Kabargolkar.com - Anggota Komisi XI DPR RI Fraksi Partai Golkar, Mukhamad Misbakhun mengajak mitra kerjanya Bank Indonesia (BI) memberi pelatihan dan bimbingan bagi masyarakat yang menjalankan Usaha Mikro Kecil dan Menengah (UMKM) di Kelurahan Sekargadung, Kecamatan Purworejo, Kabupaten Pasuruan, Jawa Timur (Jatim), Kamis (24/2/2022).
Rangkaian kegiatan ini adalah agenda Kunjungan Kerja Reses Komisi XI di daerah pemilihan (dapil) Jawa Timur II yang meliputi Pasuruan-Probolinggo, yang juga merupakan dapil dari Misbakhun.
Konektivitas antara BI dan masyarakat UMKM yang mewakili dari Kelompok Sadar Wisata (Pokdarwis) di Kelurahan Sekargadung ini akan berdampak positif bagi sektor perekonomian warga setempat.
"Tentunya sebagai mitra kerja Komisi XI, BI memiliki pengembangan produk pelayanan terhadap masyarakat yaitu Quick Response Indonesia Standard (QRIS)," terang Sekretaris Jenderal (Sekjen) Dewan Pimpinan Nasional (DEPINAS) Sentral Organisasi Karyawan Swadiri Indonesia (SOKSI) ini.
Ia memaparkan peran QRIS ini cukup penting di era teknologi tinggi seperti saat ini. Ia menuturkan, QRIS merupakan sistem pembayaran digital atau non tunai, sehingga tidak lagi memerlukan uang tunai untuk bertransaksi.
"Sehingga yang kita perlukan saat ini dompet digital. Nah, itu adanya di mana? Dompet digital ini adanya di dalam handphone berbentuk aplikasi," lanjutnya.
Tugas BI, sambung Misbakhun, adalah membangun sistem pembayaran, menerbitkan, atau mencetak uang. Maka pada kesempatan kali ini, Misbakhun mengajak Kantor Wilayah (Kanwil) BI Malang hadir di tengah masyarakat Kelurahan Sekargadung untuk bertransformasi pasca pandemi Covid-19.
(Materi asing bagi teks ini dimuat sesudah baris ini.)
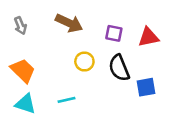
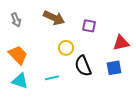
red triangle: (149, 37) -> (121, 43), moved
black semicircle: (119, 68) -> (83, 66), moved

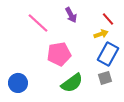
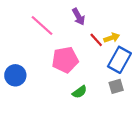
red line: (108, 19) -> (96, 40), moved
blue circle: (18, 83) -> (15, 75), moved
green semicircle: (72, 83) -> (80, 92), size x0.6

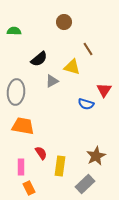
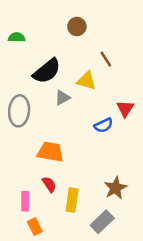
black semicircle: (39, 59) -> (47, 71), size x1.4
blue semicircle: (86, 104) -> (103, 125), turned -42
orange trapezoid: (23, 126) -> (50, 152), moved

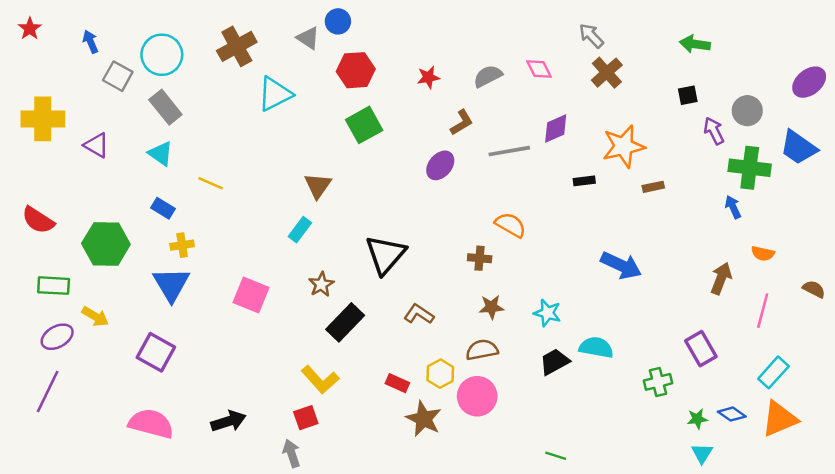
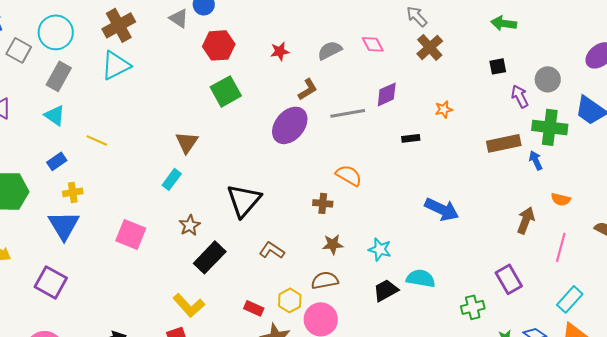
cyan triangle: (275, 94) -> (116, 65), moved
gray rectangle: (165, 107) -> (59, 76), turned 68
orange star: (624, 146) -> (444, 109), size x0.5
purple ellipse: (440, 165) -> (290, 125), size x1.5
brown rectangle: (653, 187) -> (504, 143), moved, size x1.8
blue rectangle: (163, 208) -> (57, 161), turned -66

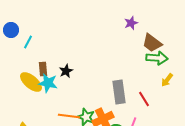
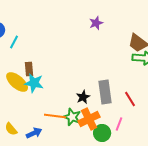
purple star: (131, 23) -> (96, 23), moved
black star: (66, 71) -> (83, 97), moved

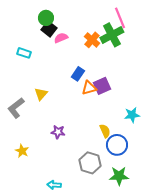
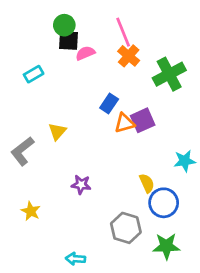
pink line: (120, 18) -> (123, 32), moved
black square: (49, 29) -> (69, 41), turned -35
green cross: (112, 35) -> (169, 74), moved
cyan rectangle: (24, 53) -> (34, 74), turned -48

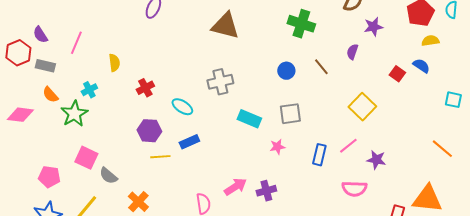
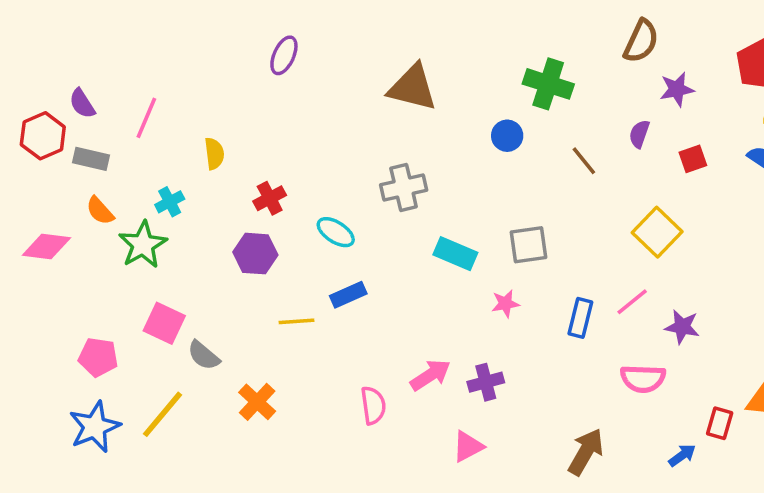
blue circle: (286, 71) -> (507, 136), moved
red square: (397, 74) -> (693, 159), moved, turned 35
purple hexagon: (149, 131) -> (255, 254), moved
"Uang tunai sekarang kan ditransmisikan dapat menularkan virus. Nah, supaya penularan dapat ditekan, maka oleh BI dibuat dompet digital atau QRIS," katanya.
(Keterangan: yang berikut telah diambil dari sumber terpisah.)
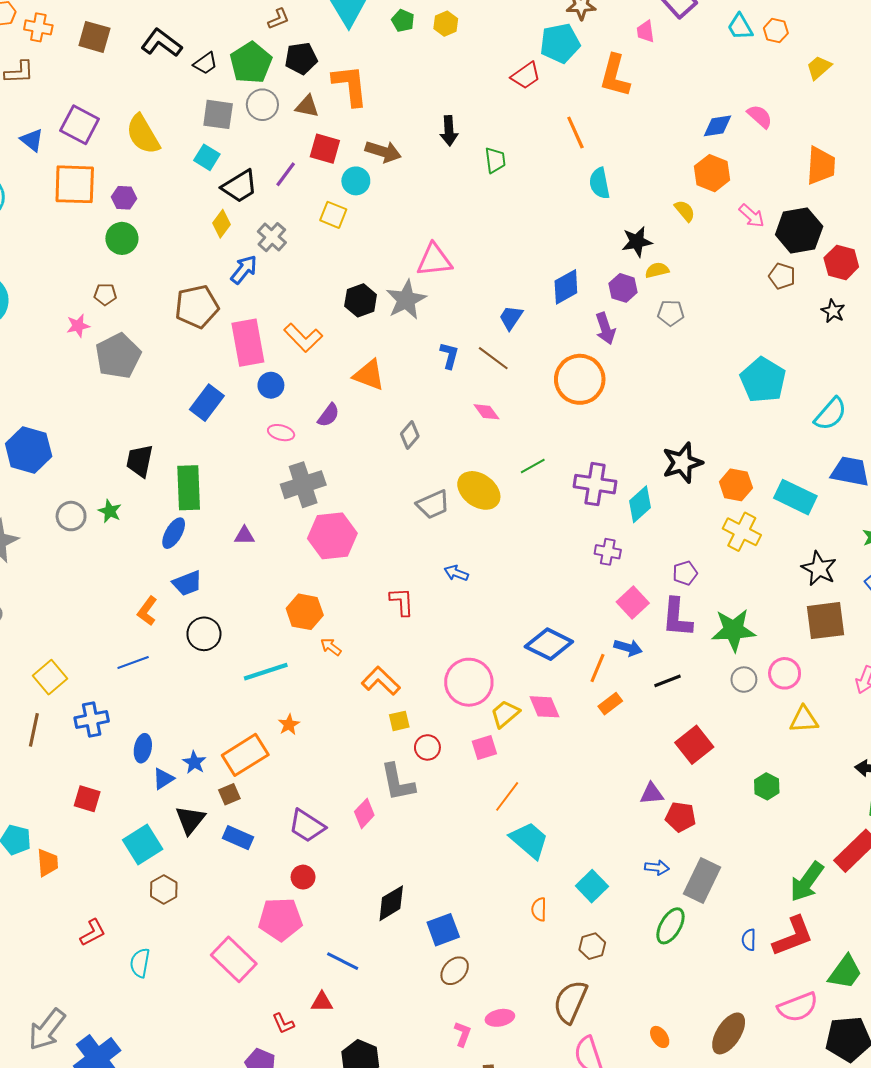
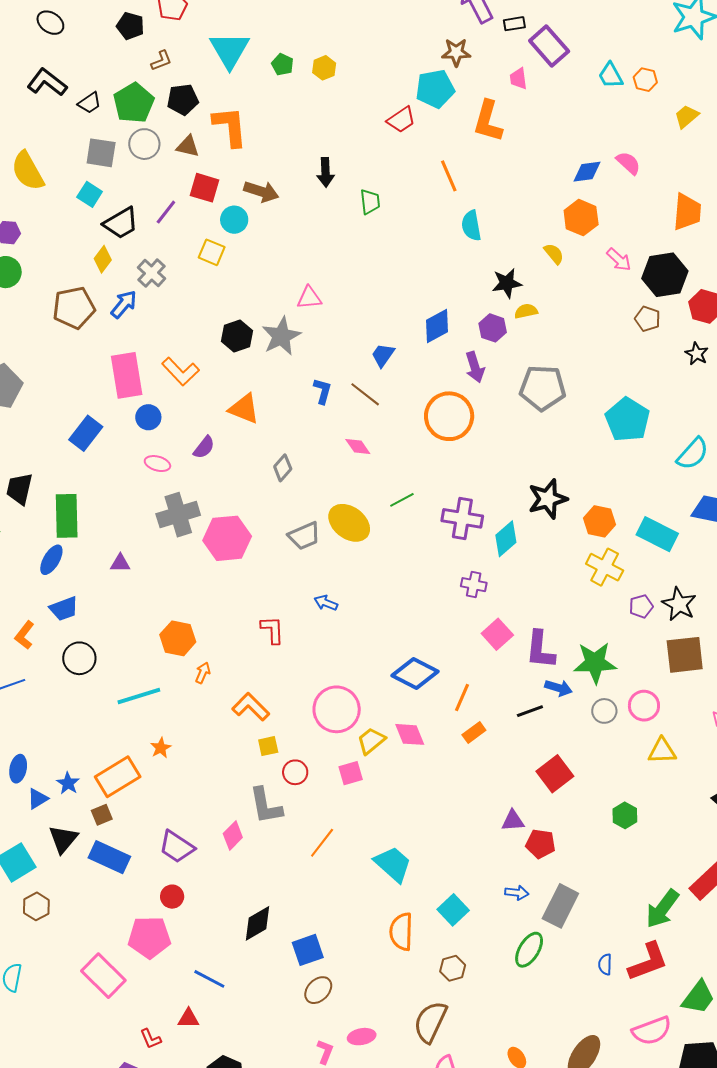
pink triangle: (434, 260) -> (309, 298), size x0.7
brown pentagon: (197, 307) -> (74, 308), moved
gray pentagon: (671, 313) -> (542, 388), moved, size x1.8
pink hexagon: (332, 536) -> (227, 538), moved
purple pentagon: (685, 573) -> (641, 606), moved
orange arrow: (331, 647) -> (203, 673), turned 75
blue arrow: (628, 648) -> (559, 688), moved
orange line: (507, 796) -> (322, 843), moved
blue rectangle: (238, 838) -> (109, 857), size x1.4
orange semicircle: (539, 909) -> (401, 932), size x1.6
Hal penting dalam sosialisasi QRIS ini adalah literasi. Menurut Misbakhun, pemahaman dirasa sangat penting agar produk layanan milik BI bisa tersampaikan dan dimanfaatkan oleh masyarakat.
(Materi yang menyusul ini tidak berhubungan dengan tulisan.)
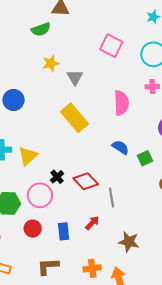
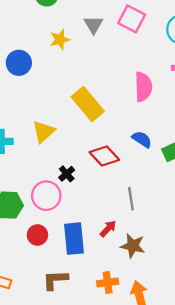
gray triangle: (75, 77) -> (93, 25), moved
blue circle: (14, 100) -> (19, 63), moved
yellow triangle: (28, 156) -> (44, 132), moved
red diamond: (86, 181) -> (104, 156), moved
blue rectangle: (64, 231) -> (74, 239), size x1.5
brown star: (129, 242) -> (133, 246), moved

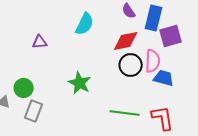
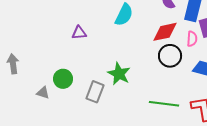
pink semicircle: (153, 61) -> (192, 39), moved, size x0.7
gray rectangle: (34, 111) -> (95, 92), moved

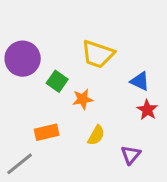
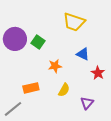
yellow trapezoid: (98, 54) -> (74, 22), moved
green square: (57, 81) -> (38, 42), moved
blue triangle: (140, 81) -> (83, 54), moved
"Ini sebagai bentuk tanggungjawab saya sebagai anggota DPR terhadap konstituen saya di sini. Oleh karena itu, saya mengajak BI untuk memberikan literasi tentang produk layanan digitalnya kepada konstituen saya. Begitu pun sebaliknya, saya mengajak konstituen saya mengerti apa yang disampaikan BI terkait dompet digital ini," tutupnya.